In de spotlight
Het is november in de moestuin bij de kleine kas naast de oude ingang van de abdij, waar vrijwilligster Marie-Anne Platteel haar stekje heeft gevonden, tien jaar geleden alweer. ‘Altijd november, altijd regen. Altijd dit lege hart, altijd’, dichtte J.C. Bloem zo mooi, maar in november staat Marie-Annes paradijsje vol majesteitelijke annabellen in herfsttint, nog blozend roze hortensia’s, vurige snijbieten en donkerrode rabarber. De kippen van broeder Kleopas kakelen in hun hok naast de kas en in het nieuwe spechtenhok wachten de walnoten op de eerste specht. De vogelhuisjes die je overal in de abdijtuin aantreft, zijn bedoeld om vogels te lokken die de eikenprocessierups op afstand moeten houden.
Dat is in een notendop wat Marie-Anne doet: uitzoeken en uitproberen hoe je op een natuurvriendelijke manier groente kunt verbouwen. Permacultuur heet dat, en het is een deel van het abdijproject Levende Aarde. ‘Je moet niet aan de bodem komen’, legt Marie-Anne, die bioloog is, uit. ‘Als je gaat spitten, maak je het bodemleven kapot, vooral schimmeldraden moeten rustig hun werk kunnen doen.’
Verder is het belangrijk dat je planten kiest die elkaar steunen: smeerwortel heeft bijvoorbeeld bladeren vol kalium, die kun je leggen onder de pruimenboom, want fruitbomen hebben kalium nodig om flinke vruchten te krijgen. Van brandnetels maakt ze brandnetelgier, een drankje dat je kunt gieten op andere planten om ze daarmee beter te beschermen tegen insectenplagen.

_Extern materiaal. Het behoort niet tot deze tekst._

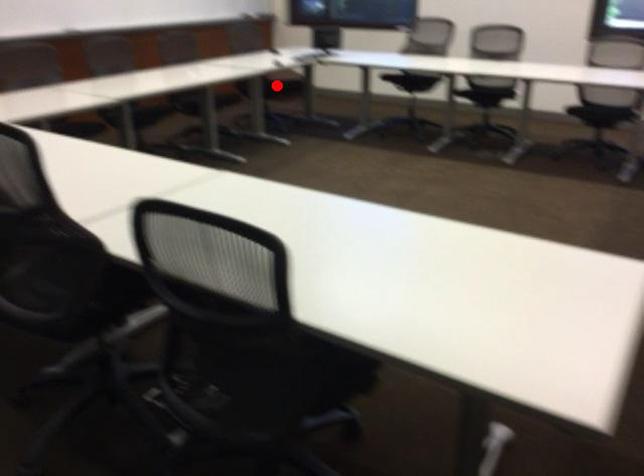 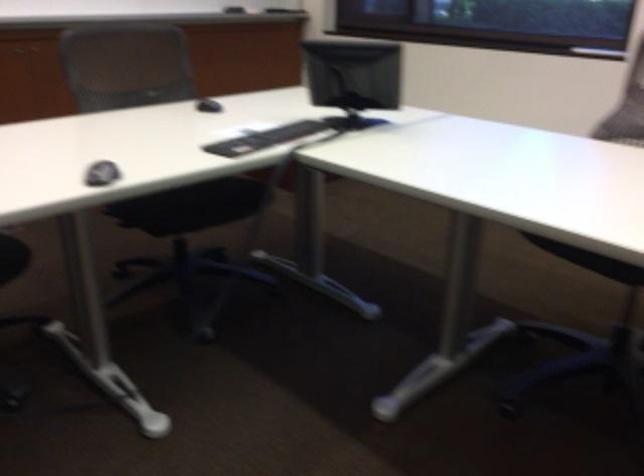 Question: I am providing you with two images of the same scene from different viewpoints. A red point is marked on the first image. At the location where the point appears in image 1, is it still visible in image 2?

Choices:
 (A) Yes
 (B) No

Answer: (B)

En natuurlijk gebruikt ze geen kunstmest maar de paardenpoep, ‘biologisch, zonder ontwormingsmiddel en antibiotica!’ die een paardenhouder uit het dorp haar graag komt brengen.
Marie-Anne woont op een flat in Egmond aan Zee en fietst, in de zomer iedere dag, door de duinen naar de abdij. ‘Dat is mijn zen-momentje.’ Op haar eigen manier leeft ze mee met het gebedsleven van de broeders. Ze leest bijvoorbeeld vaak de preken van vader Thijs. ‘Wat de broeders mij hebben geleerd, is wat nederigheid is. Dat dragen ze uit, in hoe ze hier zijn, in al hun bescheidenheid. En ze maken echt waar dat iedereen hier welkom is.’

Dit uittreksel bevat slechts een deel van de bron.